Setting aside, for the moment, any gender issues that arise from Dr. Friedman’s discourse, let’s consider this as a general cultural issue.  A fundamental question in any culture (although often overlooked in America) asks: What is the ultimate measure of a person’s value or personal worth?  For Americans, the answer is success.  And the ultimate American metric of success is money.  This monetary success is open-ended, having no final stopping point and requiring never-ending achievement.  The failure to achieve equates with a failure to make any meaningful contribution to society at all.  The individual thus becomes literally worth-less.*   As the aphorism has it, those with the most toys at the end win, and those without the most are less than winners and are probably losers.

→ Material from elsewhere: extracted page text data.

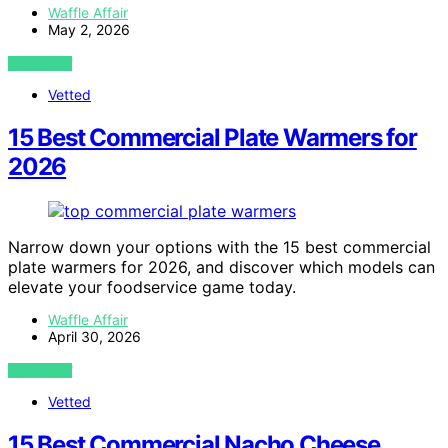
Waffle Affair
May 2, 2026
VIEW POST
Vetted
15 Best Commercial Plate Warmers for
2026
Narrow down your options with the 15 best commercial
plate warmers for 2026, and discover which models can
elevate your foodservice game today.
Waffle Affair
April 30, 2026
VIEW POST
Vetted
15 Best Commercial Nacho Cheese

But then you ask, what about all the “dedicated” teachers, nurses and clergy?  “Dedicated” is the word our culture reserves for those who toil in noneconomic social institutions, locked out of the 4 foundations of American culture (achievement, individualism, universalism, and money fetishism) beyond America’s cultural ethos.  They are the dross, the necessary foils to the achievers.  They are good people all, especially because they provide moral comfort to the MOTUs.   These underlings’ roles are devalued in our culture relative to the ends and means of economic activity.  Their positions are ascribed as dedicated, because they have no otherwise logical, operative role in the success-as-money-as-achievement culture.  The word also keeps them in their places.

Speaking as one who has done his time in education, I have difficulty sympathizing with the anxiety-ridden MOTUs.  Dr. Friedman suggests that these MOTUs set themselves up for this misery by being lured by the casino-like atmosphere of Wall Street.  “For many the lure of investing is the thrill of uncertain reward.  Now that thrill is gone, replaced by anxiety and fear.”

Yep. Exactly.  I have the same feeling toward them as I do toward the suckers who walk into the Bellagio being thrilled by the possible uncertain reward, knowing absolutely that the house always wins in the long run.  And we don’t even own the house anymore.


*Notes on the 4 foundations of American culture taken from Messner and Rosenfeld.  Crime and the American Dream.